ENTREVISTA A L. PAUL BREMER

 en “The Washington Post” del 27.08.2003

Excerpts of remarks by L. Paul Bremer, administrator of the Coalition Provisional Authority in Iraq, during an interview yesterday with Washington Post editors and reporters:

BREMER: STAKES 'EXTREMELY HIGH' IN IRAQ 

 

The importance of success in Iraq: "I think the stakes are extremely high in getting it right in Iraq. . . . This has become one of the main fields of battle against global terrorism, and we cannot allow the terrorists to have their way there. Secondly it is an important place to succeed because it does provide a new model of how governments in that region can organize themselves to be responsive to the needs of their people, in short, democracy."

Water and power systems: "The U.N. estimates that to get a more or less satisfactory potable water system in the country will cost $16 billion over four years. The 2,000 megawatts we need to add now just to meet current demand will cost $2 billion, and the engineers tell me we probably should spend about $13 billion over the next five years to get the power system [in good order]."

Oil industry: "We intend to get our oil production back to prewar levels, which was between 2.5 and 3 million barrels a day of production. We intend to get back there by October of next year. We may get there earlier if we're lucky, we may get there later if we have more sabotage. What is important is that the Iraqi people realize that the oil revenues belong to them."

The 25-member Iraqi Governing Council: "I think they're doing okay. They basically have several important tasks: to appoint a cabinet, to approve a budget for 2004, [and] they are responsible for figuring out how to get a new constitution written. We can't have elections at the moment because there is no constitutional provision for elections. So they're going to have to figure out how to get a constitution written."

Timetable for elections: "I've said don't think it's unrealistic to think you could write a constitution in six or eight months. If it took them six or eight months to write a constitution and then it takes a couple of more months to organize elections, you could imagine that happening next year, but it's not my timetable."

Security: "There are three elements to the security situation. There is first of all the attacks on the coalition forces themselves. There is secondly terrorism and there is thirdly crime. On the attacks on the coalition force themselves, these attacks have been small-scale. They pose no strategic threat to the United States or to the coalition forces. . . . They are being conducted by Baathists. . . . The second security threat and the one that is I think now of considerable concern is the growing terrorist threat. We have seen it in the last six or eight weeks, essentially two elements of the terrorist threat. One, of the arrival of what you could call foreign terrorists, foreign fighters, who carry documentation from places like Syria, Sudan, Yemen, and who may be linked in some ways to elements of the Baathist types. It's not very clear. And then of course we have the arrival in the country of scores of Ansar al-Islam terrorists who are associated with al Qaeda."

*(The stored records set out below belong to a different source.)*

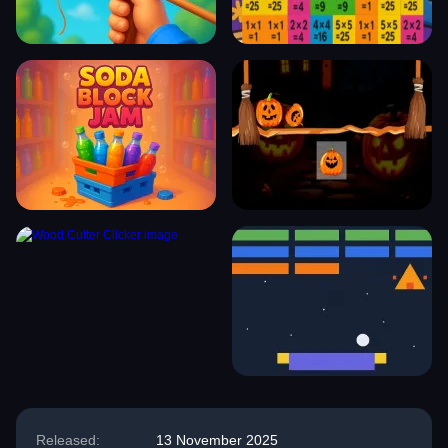
Released:
13 November 2025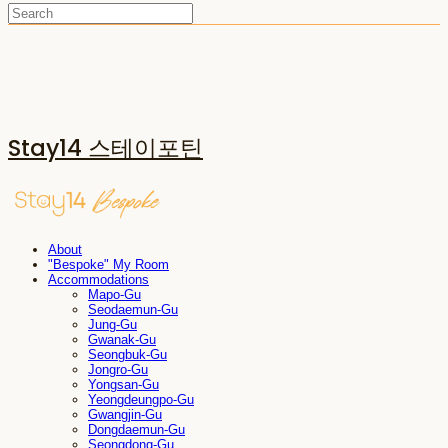
Stay14 스테이포틴
About
"Bespoke" My Room
Accommodations
Mapo-Gu
Seodaemun-Gu
Jung-Gu
Gwanak-Gu
Seongbuk-Gu
Jongro-Gu
Yongsan-Gu
Yeongdeungpo-Gu
Gwangjin-Gu
Dongdaemun-Gu
Seongdong-Gu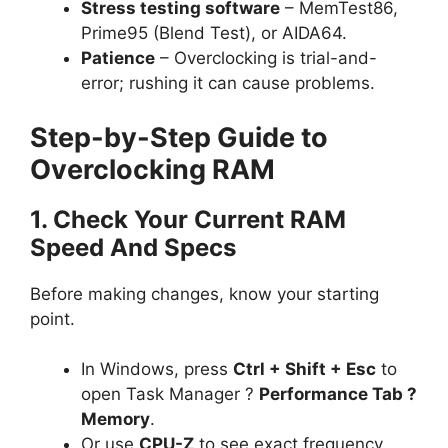
Stress testing software
– MemTest86,
Prime95 (Blend Test), or AIDA64.
Patience
– Overclocking is trial-and-
error; rushing it can cause problems.
Step-by-Step Guide to
Overclocking RAM
1. Check Your Current RAM
Speed And Specs
Before making changes, know your starting
point.
In Windows, press
Ctrl + Shift + Esc
to
open Task Manager ?
Performance Tab ?
Memory
.
Or use
CPU-Z
to see exact frequency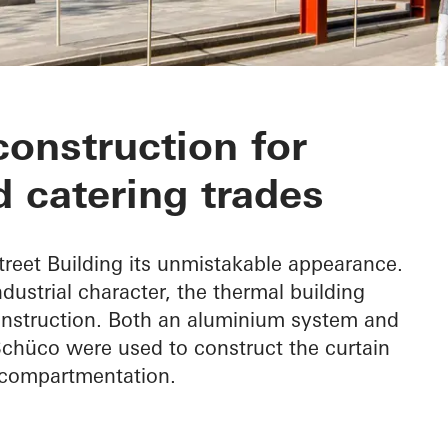
Building
construction for
 catering trades
treet Building its unmistakable appearance.
industrial character, the thermal building
nstruction. Both an aluminium system and
chüco were used to construct the curtain
e compartmentation.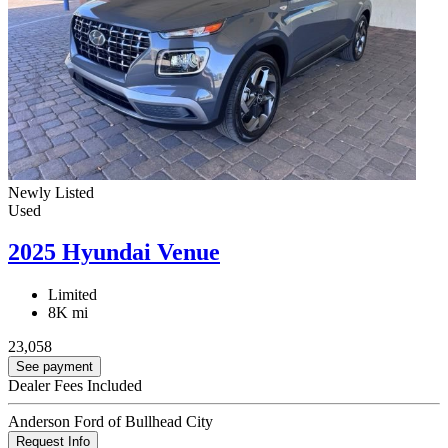
Newly Listed
Used
2025 Hyundai Venue
Limited
8K mi
23,058
See payment
Dealer Fees Included
Anderson Ford of Bullhead City
Request Info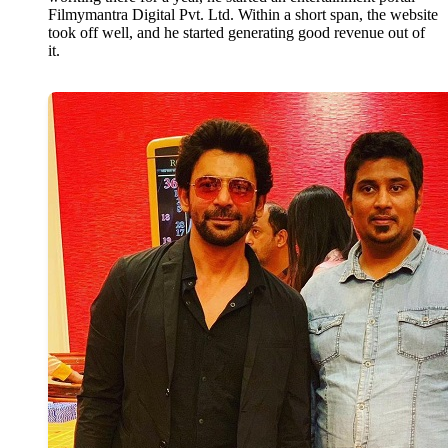
Filmymantra Digital Pvt. Ltd. Within a short span, the website
took off well, and he started generating good revenue out of
it.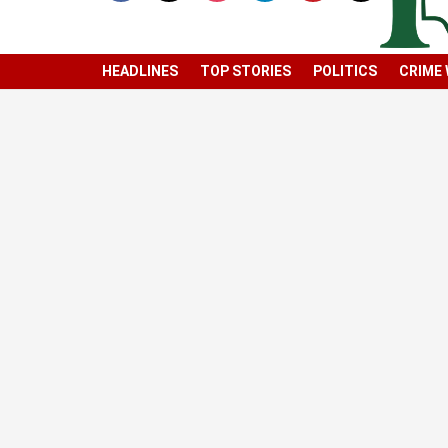
HEADLINES
TOP STORIES
POLITICS
CRIME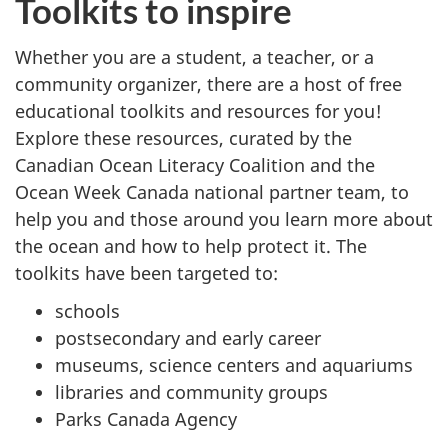
Toolkits to inspire
Whether you are a student, a teacher, or a
community organizer, there are a host of free
educational toolkits and resources for you!
Explore these resources, curated by the
Canadian Ocean Literacy Coalition and the
Ocean Week Canada national partner team, to
help you and those around you learn more about
the ocean and how to help protect it. The
toolkits have been targeted to:
schools
postsecondary and early career
museums, science centers and aquariums
libraries and community groups
Parks Canada Agency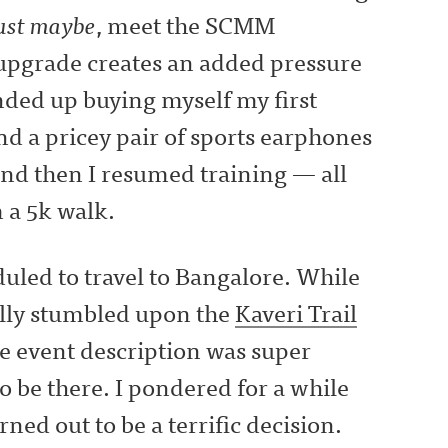
ust maybe
, meet the SCMM
 upgrade creates an added pressure
ended up buying myself my first
and a pricey pair of sports earphones
nd then I resumed training — all
 a 5k walk.
uled to travel to Bangalore. While
ally stumbled upon the
Kaveri Trail
he event description was super
o be there. I pondered for a while
urned out to be a terrific decision.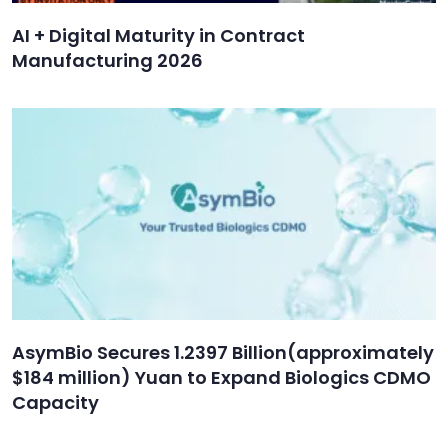
AI + Digital Maturity in Contract
Manufacturing 2026
AsymBio Secures 1.2397 Billion(approximately
$184 million) Yuan to Expand Biologics CDMO
Capacity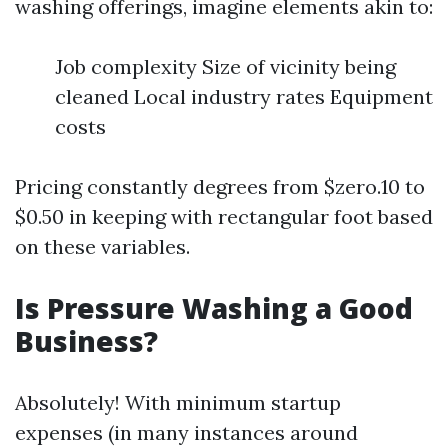
washing offerings, imagine elements akin to:
Job complexity Size of vicinity being
cleaned Local industry rates Equipment
costs
Pricing constantly degrees from $zero.10 to
$0.50 in keeping with rectangular foot based
on these variables.
Is Pressure Washing a Good
Business?
Absolutely! With minimum startup
expenses (in many instances around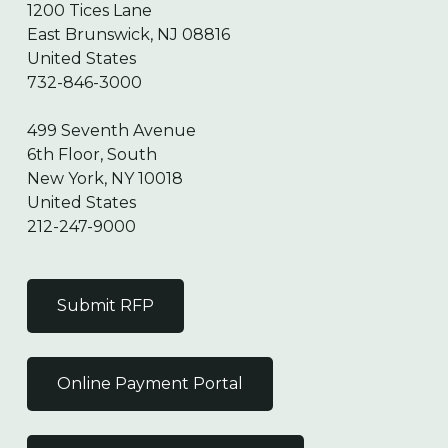
1200 Tices Lane
East Brunswick, NJ 08816
United States
732-846-3000
499 Seventh Avenue
6th Floor, South
New York, NY 10018
United States
212-247-9000
Submit RFP
Online Payment Portal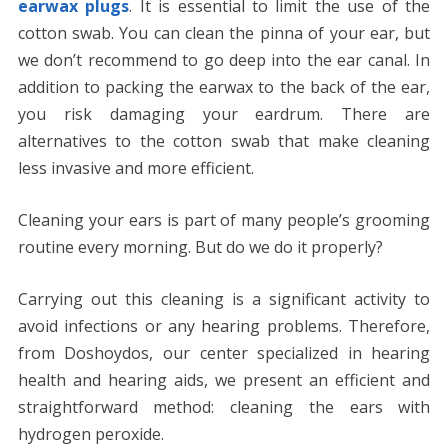
earwax plugs
. It is essential to limit the use of the
cotton swab. You can clean the pinna of your ear, but
we don’t recommend to go deep into the ear canal. In
addition to packing the earwax to the back of the ear,
you risk damaging your eardrum. There are
alternatives to the cotton swab that make cleaning
less invasive and more efficient.
Cleaning your ears is part of many people’s grooming
routine every morning. But do we do it properly?
Carrying out this cleaning is a significant activity to
avoid infections or any hearing problems. Therefore,
from Doshoydos, our center specialized in hearing
health and hearing aids, we present an efficient and
straightforward method: cleaning the ears with
hydrogen peroxide.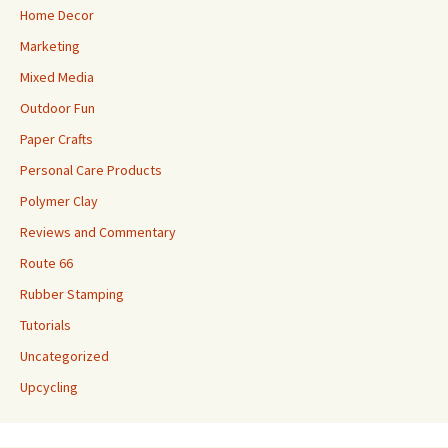
Home Decor
Marketing
Mixed Media
Outdoor Fun
Paper Crafts
Personal Care Products
Polymer Clay
Reviews and Commentary
Route 66
Rubber Stamping
Tutorials
Uncategorized
Upcycling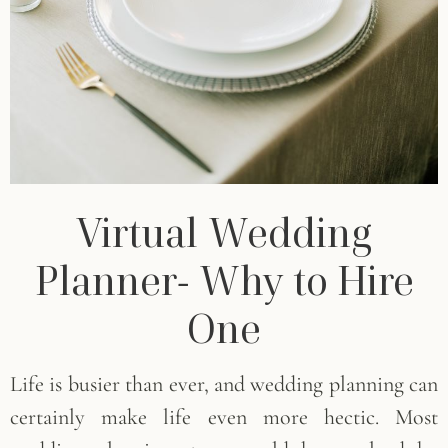
Virtual Wedding
Planner- Why to Hire
One
Life is busier than ever, and wedding planning can
certainly make life even more hectic. Most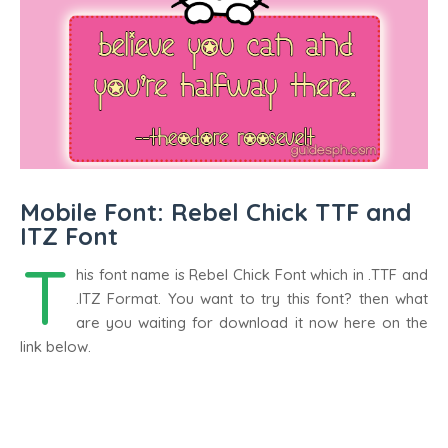
Mobile Font: Rebel Chick TTF and
ITZ Font
T
his font name is Rebel Chick Font which in .TTF and
.ITZ Format. You want to try this font? then what
are you waiting for download it now here on the
link below.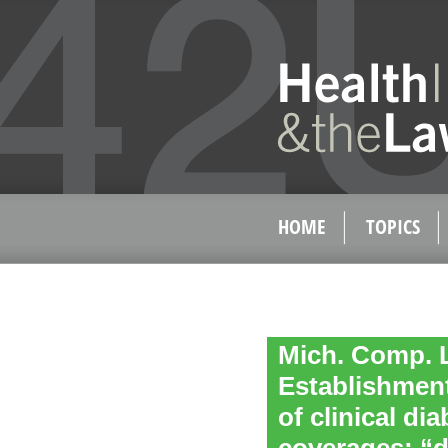
HOME
TOPICS
Mich. Comp. L
Establishment
of clinical di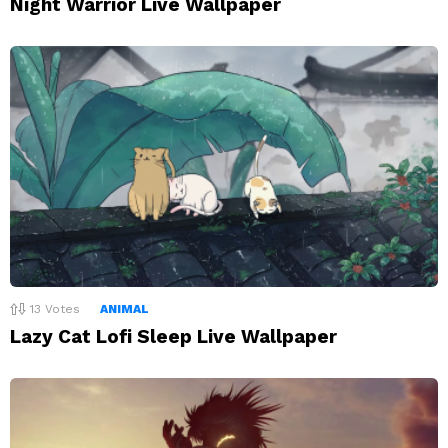
Night Warrior Live Wallpaper
13
Votes
ANIMAL
Lazy Cat Lofi Sleep Live Wallpaper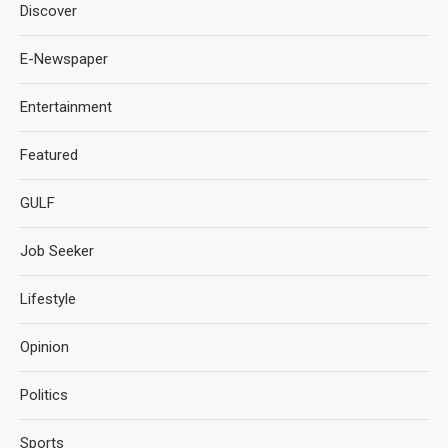
Discover
E-Newspaper
Entertainment
Featured
GULF
Job Seeker
Lifestyle
Opinion
Politics
Sports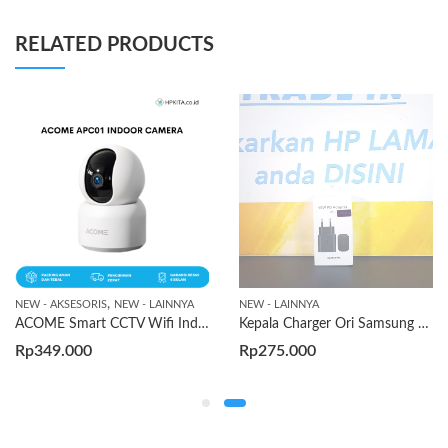
RELATED PRODUCTS
,
NEW - AKSESORIS
NEW - LAINNYA
NEW - LAINNYA
ACOME Smart CCTV Wifi Indoor Camera
Kepala Charger Ori Samsung Type-C 45w
Rp
349.000
Rp
275.000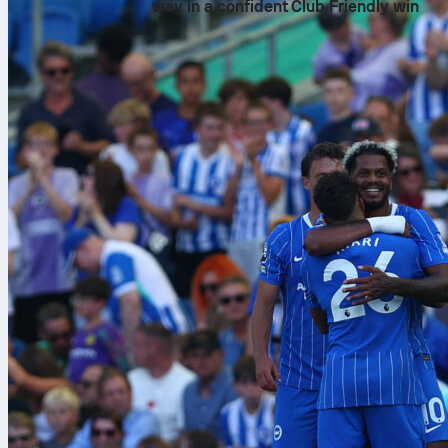
way in a confident Club Friendly win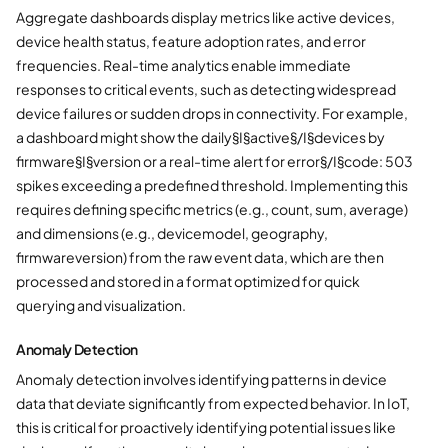
Aggregate dashboards display metrics like active devices,
device health status, feature adoption rates, and error
frequencies. Real-time analytics enable immediate
responses to critical events, such as detecting widespread
device failures or sudden drops in connectivity. For example,
a dashboard might show the daily§I§active§/I§devices by
firmware§I§version or a real-time alert for error§/I§code: 503
spikes exceeding a predefined threshold. Implementing this
requires defining specific metrics (e.g., count, sum, average)
and dimensions (e.g., devicemodel, geography,
firmwareversion) from the raw event data, which are then
processed and stored in a format optimized for quick
querying and visualization.
Anomaly Detection
Anomaly detection involves identifying patterns in device
data that deviate significantly from expected behavior. In IoT,
this is critical for proactively identifying potential issues like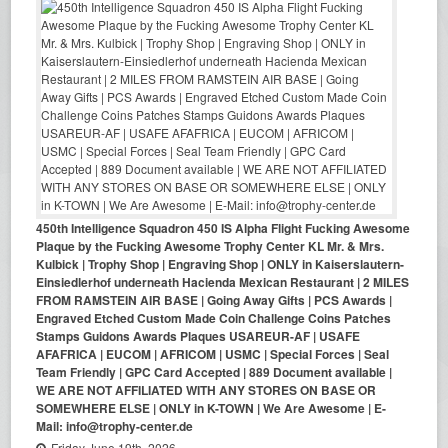
450th Intelligence Squadron 450 IS Alpha Flight Fucking Awesome
Plaque by the Fucking Awesome Trophy Center KL Mr. & Mrs.
Kulbick | Trophy Shop | Engraving Shop | ONLY in Kaiserslautern-
Einsiedlerhof underneath Hacienda Mexican Restaurant | 2 MILES
FROM RAMSTEIN AIR BASE | Going Away Gifts | PCS Awards |
Engraved Etched Custom Made Coin Challenge Coins Patches
Stamps Guidons Awards Plaques USAREUR-AF | USAFE
AFAFRICA | EUCOM | AFRICOM | USMC | Special Forces | Seal
Team Friendly | GPC Card Accepted | 889 Document available |
WE ARE NOT AFFILIATED WITH ANY STORES ON BASE OR
SOMEWHERE ELSE | ONLY in K-TOWN | We Are Awesome | E-
Mail: info@trophy-center.de
Friday June 19th, 2026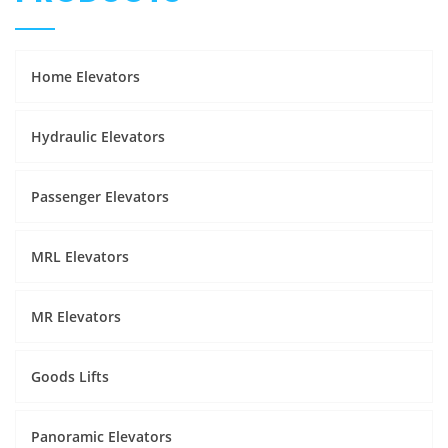
Home Elevators
Hydraulic Elevators
Passenger Elevators
MRL Elevators
MR Elevators
Goods Lifts
Panoramic Elevators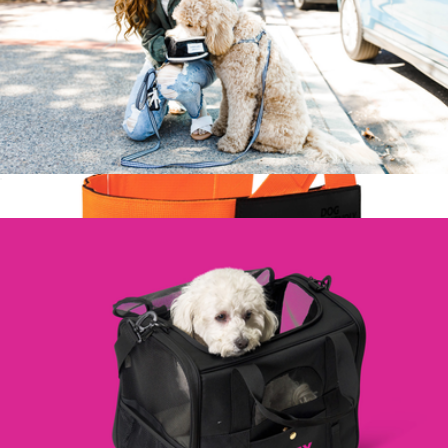
Lassie Travel Bowl, Large
$25
Dog Harness
$45
Dog Friendly Co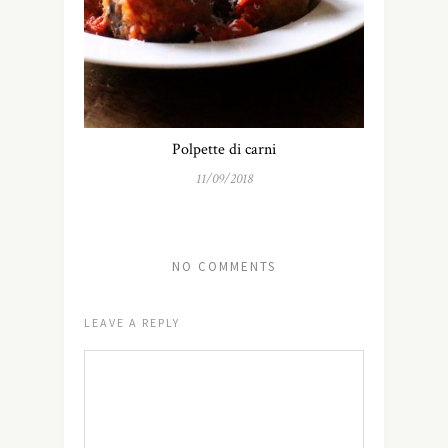
Polpette di carni
11/09/2018
NO COMMENTS
LEAVE A REPLY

Protecting U.S. forces: "First of all we are trying to get a much better sense of the enemy, and that involves getting better intelligence, whether it is against the guys attacking our forces, the terrorists or the criminals. And in order to do that, I've got a more focused effort within the U.S. government on intelligence, and we are encouraging more cooperation from the Iraqis. One of the encouraging things in the last month or so has been the number of Iraqis who have been willing to come in and give us information. The second thing we are doing is we are reconfiguring our forces. We need forces and we're moving toward forces which are lighter, which are more mobile, which can move around the country and strike at will against the enemy."

Training police and security personnel: "We are making a major effort to get the Iraqis more involved in their own security, and this has basically four dimensions. First, get a competent, large Iraqi police force on the ground. Secondly, we are calling back the border police and the border patrols so that we can start to get better controls over our borders. Thirdly, we have recruited a new force called the facilities protection service. Their job is to protect fixed sites, around banks, or a university or a ministry. Fourthly, we have started to recruit the new Iraqi army. Fifth, we have begun to raise an Iraqi civil defense corps. The intention is to have a battalion of Iraqi civil defense in each of the 18 governances within the next six months. We now have probably just short of 60,000 Iraqis already involved in defending their own country, and it will be well over 100,000 a year from now."

Search for weapons of mass destruction: "[CIA adviser] David Kay has now got about 1,200 people in country working for him on weapons of mass destruction. He's making progress. . . . I'm confident we will find evidence of the biological and chemical programs."

Capturing Saddam Hussein: "Obviously, we'd like to have him, dead, or capture him. He moves around, we think, a fair amount. We keep after him. We'll get him and it is important to get him, because it's important to draw the curtain down on the Baathist history in this country."